=== Supplied data ===
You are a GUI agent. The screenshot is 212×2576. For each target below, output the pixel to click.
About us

---

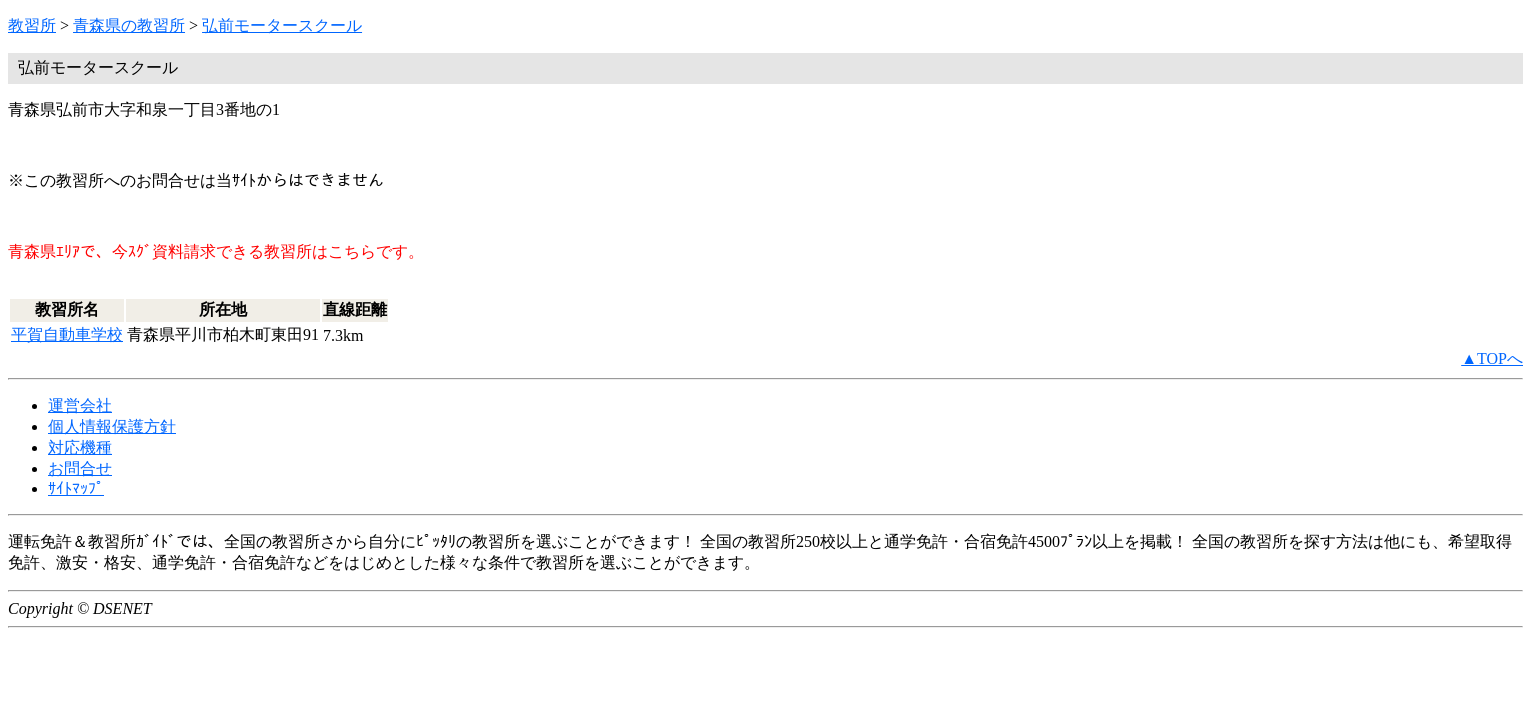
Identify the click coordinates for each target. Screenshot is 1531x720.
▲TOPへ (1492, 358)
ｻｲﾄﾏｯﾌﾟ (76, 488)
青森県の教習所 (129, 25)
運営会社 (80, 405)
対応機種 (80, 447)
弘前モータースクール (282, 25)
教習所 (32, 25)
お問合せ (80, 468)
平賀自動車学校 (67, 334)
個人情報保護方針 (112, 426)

---

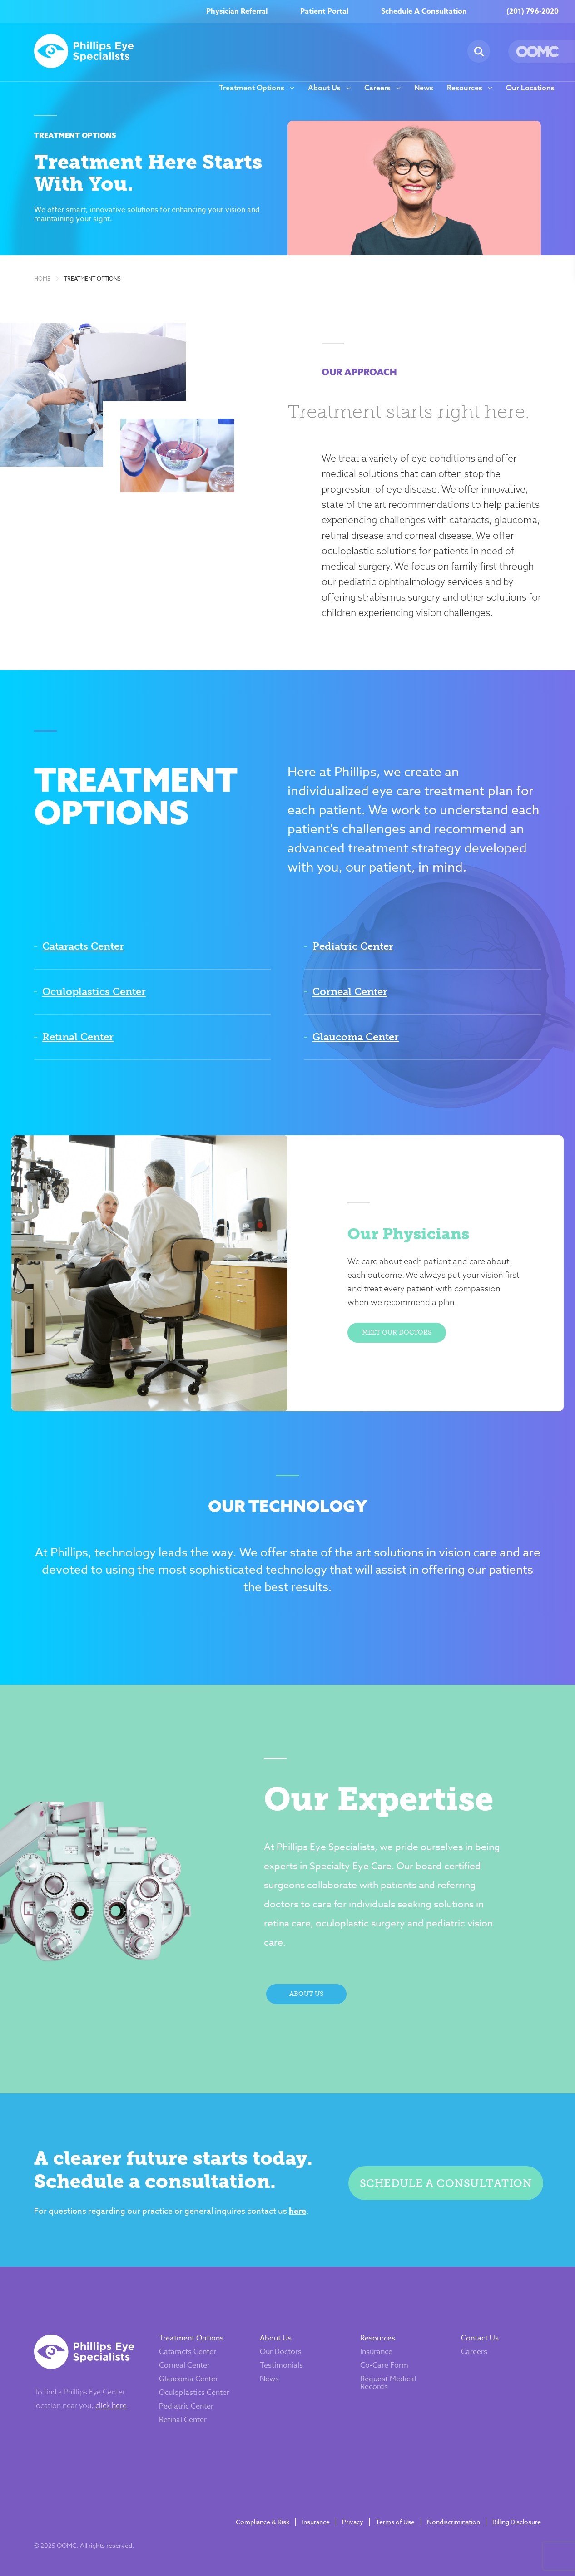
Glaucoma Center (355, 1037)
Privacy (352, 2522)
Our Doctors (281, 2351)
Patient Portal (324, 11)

=== Exercise requirements ===
In the entries above, one line contains "運営会社 (80, 405)" and another contains "個人情報保護方針 (112, 426)". Reproduce exactly those two lines and the lines between them, nothing else.

=== Answer space ===
運営会社 (80, 405)
対応機種 (80, 447)
弘前モータースクール (282, 25)
教習所 (32, 25)
お問合せ (80, 468)
平賀自動車学校 (67, 334)
個人情報保護方針 (112, 426)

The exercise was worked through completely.